> What you should do: Lines below that include "sprechen" are the answer; copy each one.

(Transcribed page contents)

—————

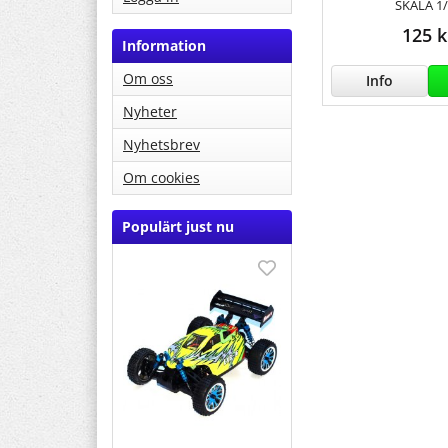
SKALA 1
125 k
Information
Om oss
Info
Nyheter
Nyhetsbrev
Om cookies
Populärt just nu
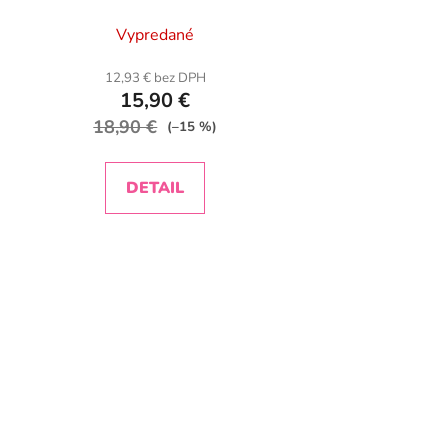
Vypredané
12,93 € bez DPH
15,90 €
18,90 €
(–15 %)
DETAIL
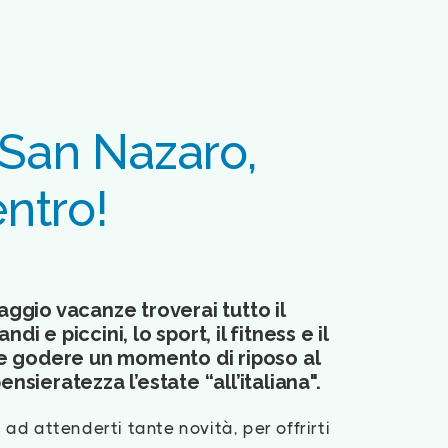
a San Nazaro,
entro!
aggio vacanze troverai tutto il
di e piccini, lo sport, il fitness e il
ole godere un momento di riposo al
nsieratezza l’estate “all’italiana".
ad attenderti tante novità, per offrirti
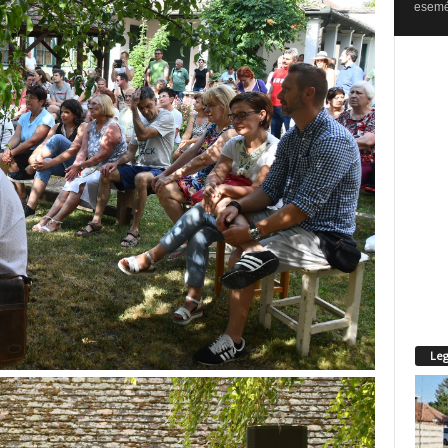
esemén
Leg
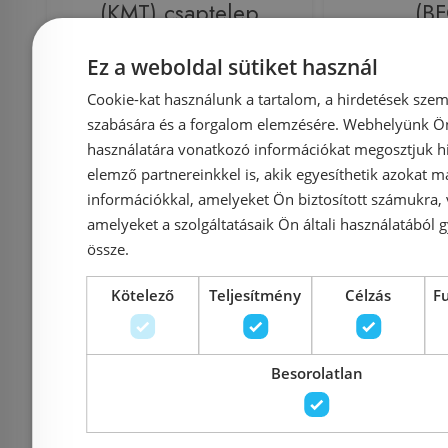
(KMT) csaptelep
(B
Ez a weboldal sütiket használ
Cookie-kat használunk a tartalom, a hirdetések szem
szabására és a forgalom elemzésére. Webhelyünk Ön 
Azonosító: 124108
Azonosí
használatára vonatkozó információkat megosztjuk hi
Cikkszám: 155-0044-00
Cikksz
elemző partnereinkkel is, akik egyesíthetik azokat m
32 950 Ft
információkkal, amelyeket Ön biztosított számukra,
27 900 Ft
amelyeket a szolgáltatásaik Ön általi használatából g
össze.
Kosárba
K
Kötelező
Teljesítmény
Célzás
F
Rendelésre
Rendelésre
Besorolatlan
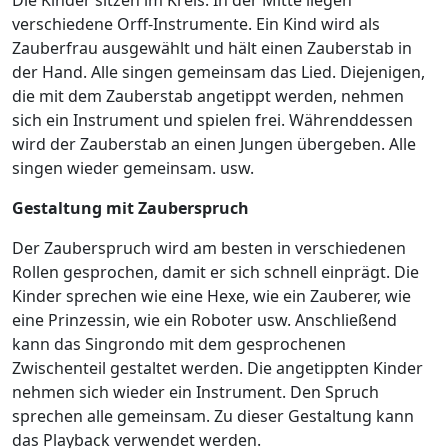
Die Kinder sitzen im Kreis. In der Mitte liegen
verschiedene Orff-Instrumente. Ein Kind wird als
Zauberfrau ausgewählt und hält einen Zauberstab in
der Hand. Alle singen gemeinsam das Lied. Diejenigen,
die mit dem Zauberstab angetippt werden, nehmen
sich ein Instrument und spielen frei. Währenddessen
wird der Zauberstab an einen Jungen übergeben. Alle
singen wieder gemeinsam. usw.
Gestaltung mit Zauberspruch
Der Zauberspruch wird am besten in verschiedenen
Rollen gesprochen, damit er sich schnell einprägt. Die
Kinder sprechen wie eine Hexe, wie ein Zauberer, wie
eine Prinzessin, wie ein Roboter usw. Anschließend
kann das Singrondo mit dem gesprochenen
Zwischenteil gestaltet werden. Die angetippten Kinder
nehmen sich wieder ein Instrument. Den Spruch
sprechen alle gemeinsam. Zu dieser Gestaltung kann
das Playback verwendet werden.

—————

> Response area:
Kinder sprechen wie eine Hexe, wie ein Zauberer, wie
sprechen alle gemeinsam. Zu dieser Gestaltung kann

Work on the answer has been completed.